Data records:
* * *

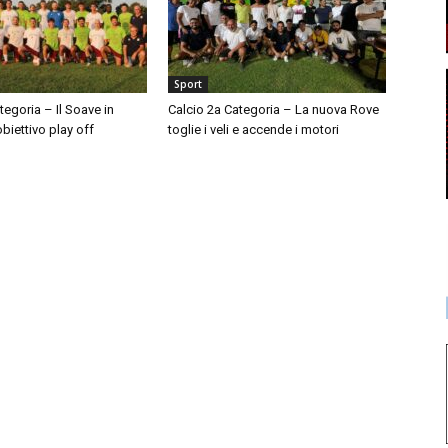
Sport
tegoria – Il Soave in
Calcio 2a Categoria – La nuova Rove
obiettivo play off
toglie i veli e accende i motori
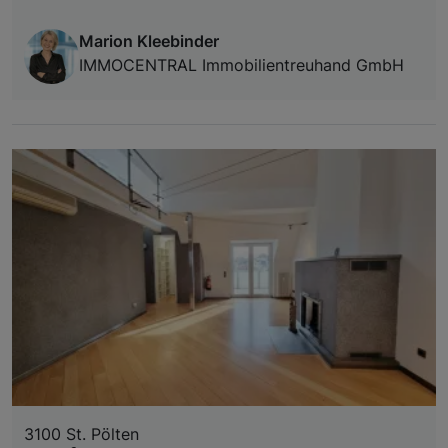
Marion Kleebinder
IMMOCENTRAL Immobilientreuhand GmbH
3100 St. Pölten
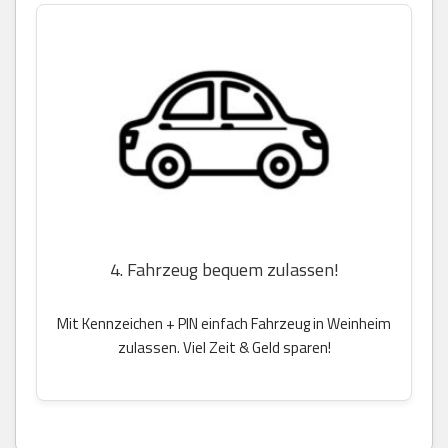
4. Fahrzeug bequem zulassen!
Mit Kennzeichen + PIN einfach Fahrzeug in Weinheim
zulassen. Viel Zeit & Geld sparen!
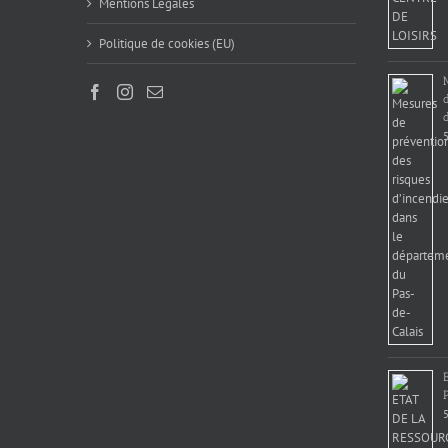
Mentions Légales
Politique de cookies (EU)
d
5
5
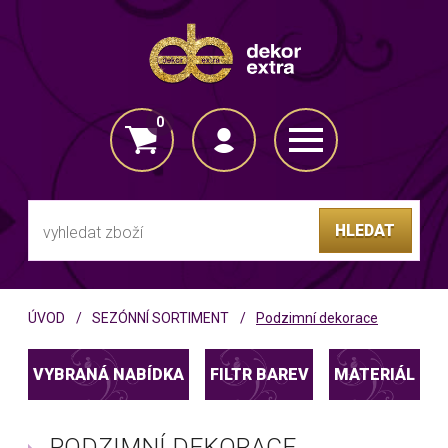
0
VLOŽENO DO KOŠÍKU
HLEDAT
ÚVOD
SEZÓNNÍ SORTIMENT
Podzimní dekorace
VYBRANÁ NABÍDKA
FILTR BAREV
MATERIÁL
PODZIMNÍ DEKORACE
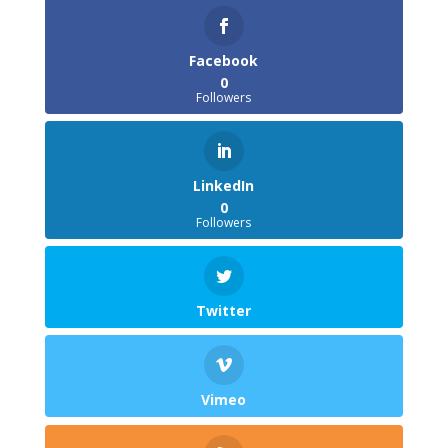
Facebook
0
Followers
LinkedIn
0
Followers
Twitter
Vimeo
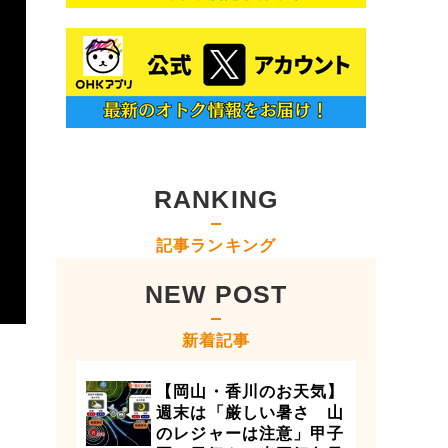
RANKING
記事ランキング
NEW POST
新着記事
【岡山・香川のお天気】
週末は「厳しい暑さ 山
のレジャーは注意」甲子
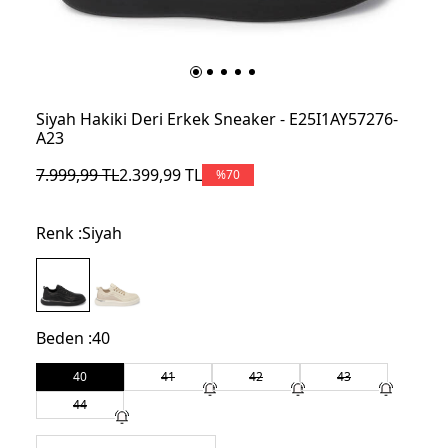
Siyah Hakiki Deri Erkek Sneaker - E25I1AY57276-
A23
7.999,99
TL
2.399,99
TL
%
70
Renk :
Siyah
Beden :
40
40
41
42
43
44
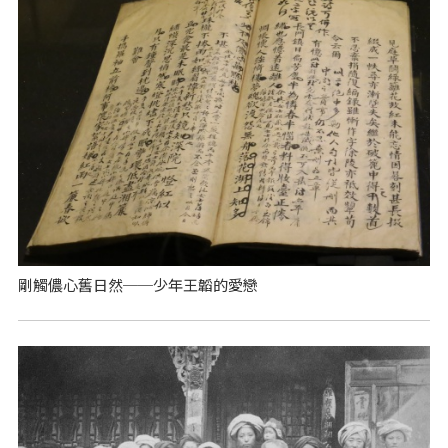
剛觸儂心舊日然──少年王韜的愛戀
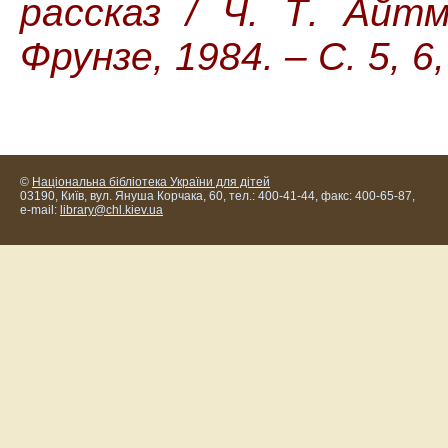
рассказ /
Ч.
Т
.
Айтм
Фрунзе, 1984. –
С. 5, 6
©
Національна бібліотека України для дітей
03190, Київ, вул. Януша Корчака, 60, тел.: 400-41-44, факс: 400-65-87,
e-mail:
library@chl.kiev.ua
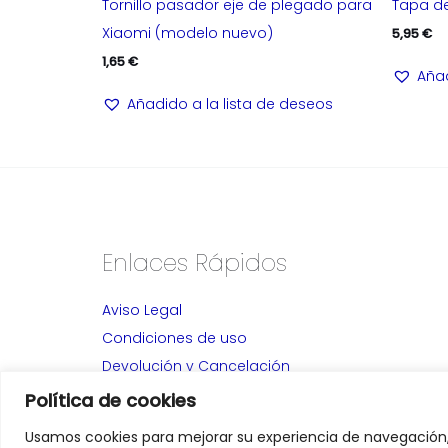
Tornillo pasador eje de plegado para
Tapa de
Xiaomi (modelo nuevo)
5,95
€
1,65
€
Añad
Añadido a la lista de deseos
Enlaces Rápidos
Aviso Legal
Condiciones de uso
Devolución y Cancelación
Alta Distribuidores
Política de cookies
Política de privacidad
Usamos cookies para mejorar su experiencia de navegación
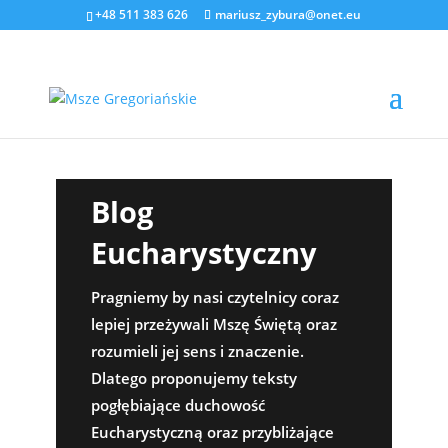
+48 511 383 626
mariusz_zybura@onet.eu
Blog
Eucharystyczny
Pragniemy by nasi czytelnicy coraz
lepiej przeżywali Mszę Świętą oraz
rozumieli jej sens i znaczenie.
Dlatego proponujemy teksty
pogłębiające duchowość
Eucharystyczną oraz przybliżające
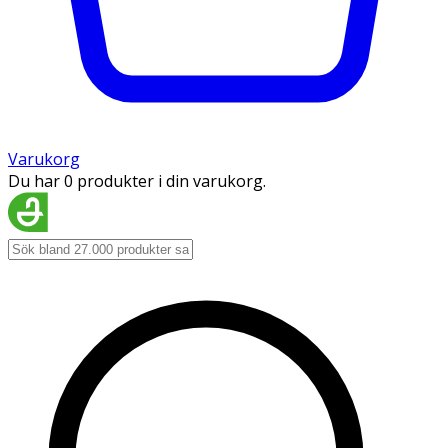
Varukorg
Du har 0 produkter i din varukorg.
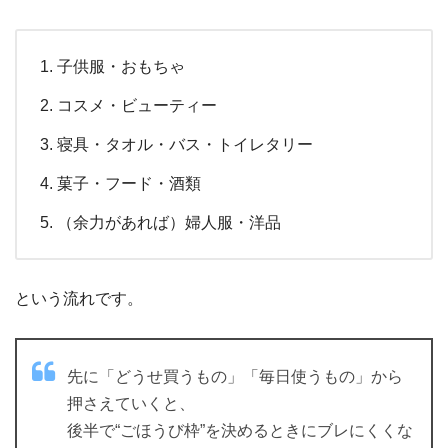
子供服・おもちゃ
コスメ・ビューティー
寝具・タオル・バス・トイレタリー
菓子・フード・酒類
（余力があれば）婦人服・洋品
という流れです。
先に「どうせ買うもの」「毎日使うもの」から
押さえていくと、
後半で“ごほうび枠”を決めるときにブレにくくな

* * *

=== What you have to do ===
The answer must be an exact copy of the lines from the one containing "Eucharystyczną oraz przybliżające" through the last line of the records, and nothing else. Pictures do not belong in it.

=== Answer for the task ===
Eucharystyczną oraz przybliżające
Varukorg
Du har 0 produkter i din varukorg.
子供服・おもちゃ
コスメ・ビューティー
寝具・タオル・バス・トイレタリー
菓子・フード・酒類
（余力があれば）婦人服・洋品
という流れです。
先に「どうせ買うもの」「毎日使うもの」から
押さえていくと、
後半で“ごほうび枠”を決めるときにブレにくくな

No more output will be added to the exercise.